A qui appartient la Lune ?

La Lune appartient à l’humanité toute entière. Aucun État, même s’il plante un drapeau à sa surface, ne peut en revendiquer la possession. Mais qu’en est-il des ressources lunaires ? Et de l’exploitation de celles-ci par des entités privées ? 

Pour la Journée internationale de la Lune, célébrée chaque année le 20 juillet, nous faisons le point sur ces interrogations. 

Dès 1958, les Nations Unies se préoccupent de la question de l’espace et mettent en place ce qui deviendra le « Bureau des affaires spatiales », UNOOSA. Au départ, c’est un petit groupe d’experts chargé de conseiller un comité ad hoc sur l’usage pacifique de l’espace. Il deviendra une division puis un bureau de l’ONU à part entière.

Un traité fondateur : la Lune n’appartient à personne

En 1967, le Traité sur l’espace extra-atmosphérique est adopté sous l’égide des Nations Unies. Il marque alors la création du droit spatial international.

Ce texte, ratifié par la quasi-totalité des puissances spatiales, dont les États-Unis et l’Union soviétique, alors en pleine course à l’espace, pose un principe simple : aucun État ne peut revendiquer la souveraineté sur la Lune ou sur un autre corps céleste. C’est le principe de non-appropriation de l’espace extra-atmosphérique. 

Article 1 : «L’exploration et l’utilisation de l’espace extra-atmosphérique, y compris la Lune et les autres corps célestes, doivent se faire pour le bien et dans l’intérêt de tous les pays, quel que soit le stade de leur développement économique ou scientifique; elles sont l’apanage de l’humanité tout entière.»

La Lune est ainsi considérée comme un espace ouvert à tous, à des fins pacifiques et doit bénéficier à l’ensemble de l’humanité.

Le traité interdit aussi le déploiement d’armes nucléaires ou d’autres types d’armes de destruction massive dans l’espace extra-atmosphérique.

Article 4 : «Les États parties au Traité s’engagent à ne mettre sur orbite autour de la Terre aucun objet porteur d’armes nucléaires ou de tout autre type d’armes de destruction massive, à ne pas installer de telles armes sur des corps célestes et à ne pas placer de telles armes, de toute autre manière, dans l’espace extra-atmosphérique.»

Un accord, plus contraignant, mais peu suivi

En 1979, un second texte est venu préciser ces règles : l’Accord régissant les activités des États sur la Lune et les autres corps célestes.
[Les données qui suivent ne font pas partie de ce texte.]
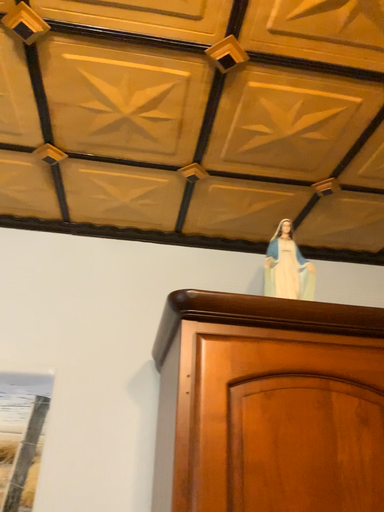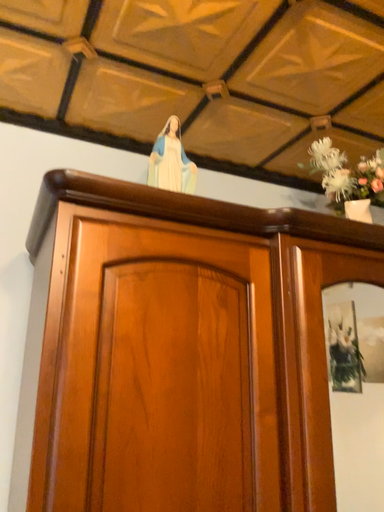 Question: How did the camera likely rotate when shooting the video?

Choices:
 (A) rotated upward
 (B) rotated downward

Answer: (B) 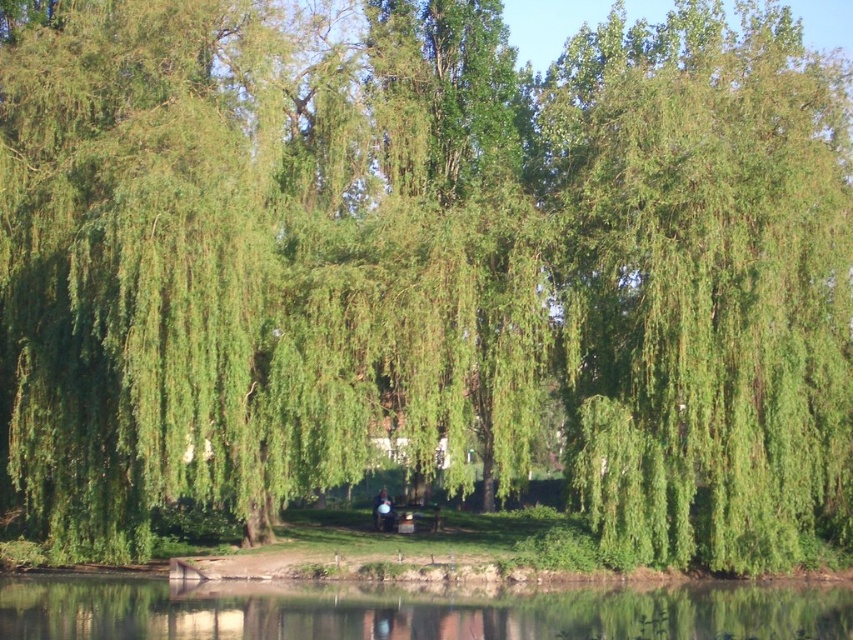 You are a painter standing at the edge of the water. You want to paint the green leafy willow at upper right and the transparent water at bottom. Which object should you focus on first if you want to paint the larger one first?

The green leafy willow at upper right is larger in size than the transparent water at bottom, so you should focus on painting the green leafy willow at upper right first.

You are standing in the serene natural scene described. You want to take a photo of the smooth skin person at center without the green leafy willow at upper right blocking the view. Is the willow tall enough to interfere with your shot?

The green leafy willow at upper right is much taller than the smooth skin person at center, so it may block the view depending on the angle and distance. Position yourself lower or move closer to ensure the willow doesn not obstruct the photo.

You are a photographer trying to capture the reflection of the smooth skin person at center in the transparent water at bottom. Based on the scene description, can you confirm if the reflection will be visible?

The transparent water at bottom is positioned on the right side of smooth skin person at center. Since the water is transparent and calm, the reflection of the smooth skin person at center should be clearly visible in the water. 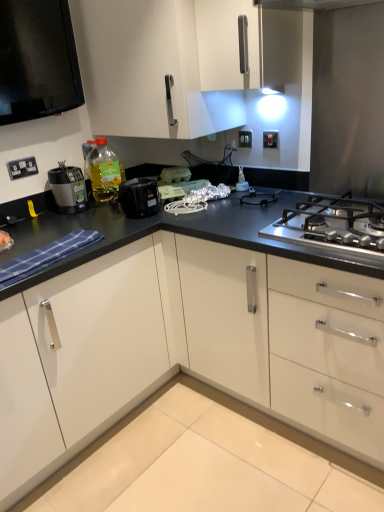 Question: Is white plastic electric outlet at upper center, which is the 2th electric outlet from left to right, inside or outside of white glossy cabinet at upper center?

Choices:
 (A) outside
 (B) inside

Answer: (A)

Question: Is white plastic electric outlet at upper center, which is counted as the first electric outlet, starting from the back, wider or thinner than white glossy cabinet at upper center?

Choices:
 (A) thin
 (B) wide

Answer: (A)

Question: Which object is positioned closest to the black plastic slow cooker at center?

Choices:
 (A) matte black food processor at left
 (B) white glossy cabinet at upper center
 (C) white plastic electrical outlet at upper left, the 3th electric outlet positioned from the top
 (D) matte plastic container at center, acting as the 1th appliance starting from the left
 (E) white plastic toaster at center, arranged as the second appliance when viewed from the right

Answer: (E)

Question: Based on their relative distances, which object is farther from the translucent yellow bottle at upper left?

Choices:
 (A) white plastic toaster at center, arranged as the second appliance when viewed from the right
 (B) white plastic switch at upper right, which ranks as the first electric outlet in right-to-left order
 (C) stainless steel gas stove at right
 (D) matte plastic kettle at center, the third appliance when ordered from left to right
 (E) black plastic slow cooker at center

Answer: (C) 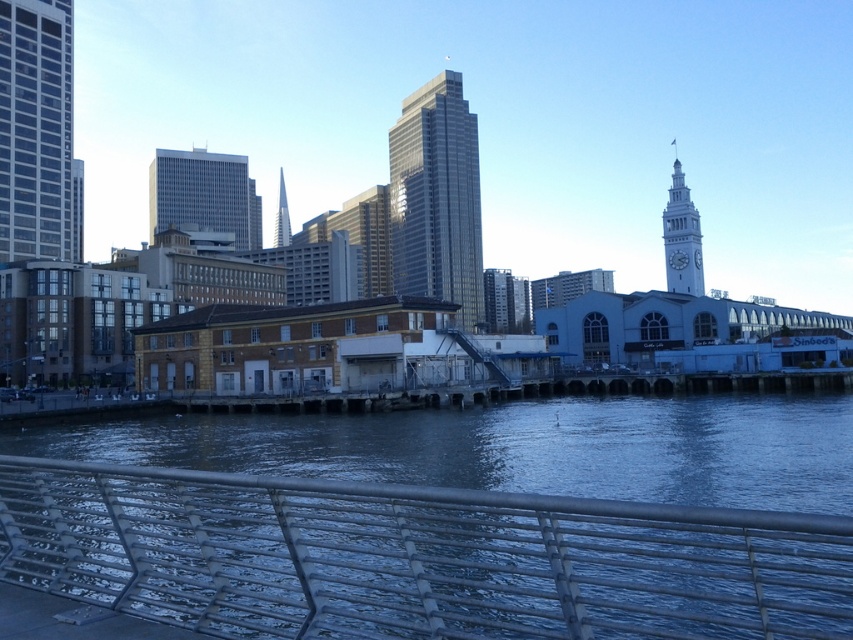 Question: Which point appears closest to the camera in this image?

Choices:
 (A) (280, 202)
 (B) (399, 189)

Answer: (B)

Question: Among these points, which one is nearest to the camera?

Choices:
 (A) (61, 256)
 (B) (456, 186)

Answer: (A)

Question: Which is nearer to the glassy metallic skyscraper at center?

Choices:
 (A) gray glass skyscraper at center-left
 (B) glassy steel skyscraper at left
 (C) white stone clock tower at upper right

Answer: (A)

Question: Does metallic silver rail at lower center appear on the left side of white stone clock tower at upper right?

Choices:
 (A) yes
 (B) no

Answer: (A)

Question: Observing the image, what is the correct spatial positioning of metallic silver rail at lower center in reference to silver metallic spire at center?

Choices:
 (A) above
 (B) below

Answer: (B)

Question: Observing the image, what is the correct spatial positioning of gray glass skyscraper at center-left in reference to silver metallic spire at center?

Choices:
 (A) right
 (B) left

Answer: (B) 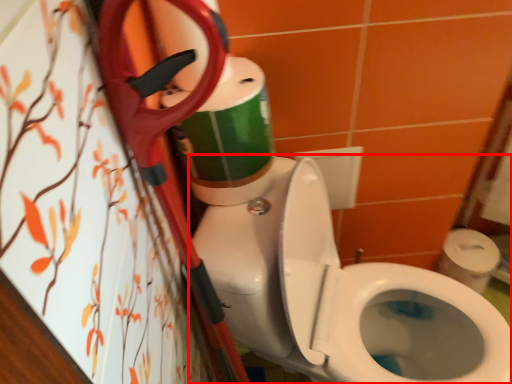 Question: From the image, what is the correct spatial relationship of toilet (annotated by the red box) in relation to toilet paper?

Choices:
 (A) right
 (B) left

Answer: (A)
Il est plus contraignant et qualifie la Lune de « patrimoine commun de l’humanité ». Il pose des règles strictes sur l’exploitation minière, prévoyant qu’un régime international devra encadrer toute exploitation future des ressources lunaires, afin d’en partager équitablement les bénéfices entre tous les pays.

Cet « accord sur la Lune » est juridiquement fragile. Il n’a été signé que par une vingtaine de pays dont la France et l’Inde mais par aucun des pays leader dans la conquête de l’espace.

Un série d’accords et de conventions

Quatre autres traités ont été adoptés afin de renforcer le cadre établi par le Traité sur l’espace extra-atmosphérique.

L’Accord sur le sauvetage de 1968 impose aux États de porter assistance à un astronaute en cas d’accident, de détresse, d’urgence ou d’atterrissage involontaire.

La Convention sur la responsabilité de 1972 établit les règles de responsabilité en cas de dommages causés par des objets spatiaux.

La Convention sur l’immatriculation de 1975 impose aux États d’enregistrer auprès des Nations Unies tous les objets lancés dans l’espace extra-atmosphérique.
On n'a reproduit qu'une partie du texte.